Le motif de méthylation est là un thème intéressant. « Certains motifs spécifiques de méthylation de la base nucléique cytosine sont nécessaires au bon fonctionnement de nos cellules durant le développement et la régénération cellulaire. Ces méthylations influencent l’expression des gènes et définissent ainsi le destin des cellules », explique Dirk Schübeler. Des anomalies au niveau de ces motifs de méthylation ont souvent été corrélées avec certaines maladies. Bien que ces motifs de méthylation de l’ADN donnent l’impression d’être régulés de manière stricte chez les mammifères, la façon dont cette régulation a lieu n’avait pas été clarifiée jusqu’en 2011. «  Nous avons pu montrer que des Methylation-Determinating Regions (MDRs) – de petits fragments d’ADN– sont nécessaires à la méthylation de la base nucléique cytosine et que leur activité est dépendante du stade de développement de la cellule, de motifs spécifiques à des facteurs se liant à l’ADN, ainsi que de la présence d’un domaine à haute concentration en bases nucléiques cytosines et guanines », reporte Dirk Schübeler. Il a ainsi été prouvé que les MDRs sont nécessaires et suffisants à la régulation autonome des motifs de méthylation de la base nucléique cytosine, conduisant à la régulation de l’activité des gènes. « Il est fascinant de réaliser que la séquence d’ADN régule elle-même cet important processus. On peut alors s’attendre à ce que les différences au niveau de la séquence d’ADN entre individus mènent à des motifs différents de méthylation, déterminant ainsi l’état de santé (malade/sain) d’un individu », explique Dirk Schübeler.

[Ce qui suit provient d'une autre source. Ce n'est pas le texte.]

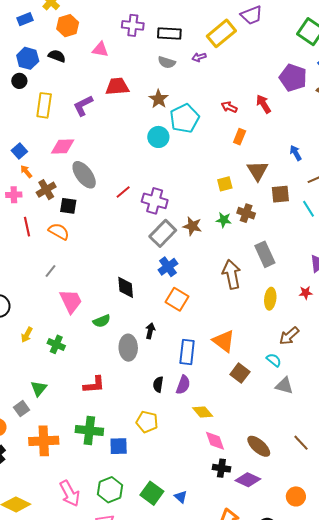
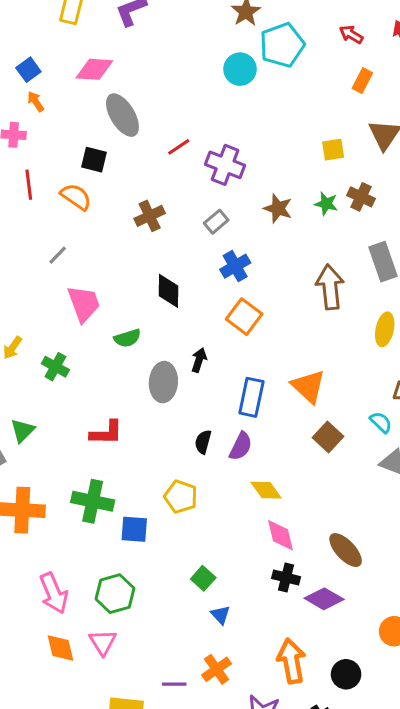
brown cross: (46, 190) -> (150, 216), moved
gray rectangle: (163, 233) -> (216, 222), moved, size x0.6
green square: (152, 493) -> (203, 578), moved, size x0.7

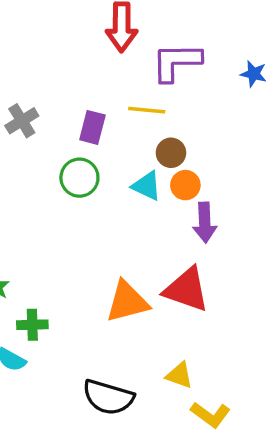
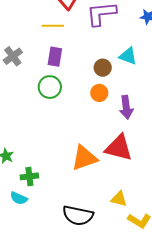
yellow line: (147, 110) -> (53, 26), moved
orange circle: (185, 185) -> (99, 93), moved
cyan triangle: (147, 186) -> (128, 56), moved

Le Prof Dr. Dirk Schübeler est né le 8 mai 1969 à Helmarshausen. Après avoir étudié la biologie à l’Université technique de Braunschweig, il a effectué un doctorat dans le domaine de la régulation génétique. C’est au cours d’un postdoctorat dans le laboratoire de Mark Groudine au Fred Hutchinson Cancer Research Centre de Seattle qu’il a alors approfondi son intérêt pour l’épigénétique. En 2003, il a été nommé chef de groupe junior, puis en 2008 senior, au Friedrich Miescher Institute for Biomedical Research de Bâle. En 2011, l’Université de Bâle lui a conféré le titre de Professeur titulaire en épigénétique.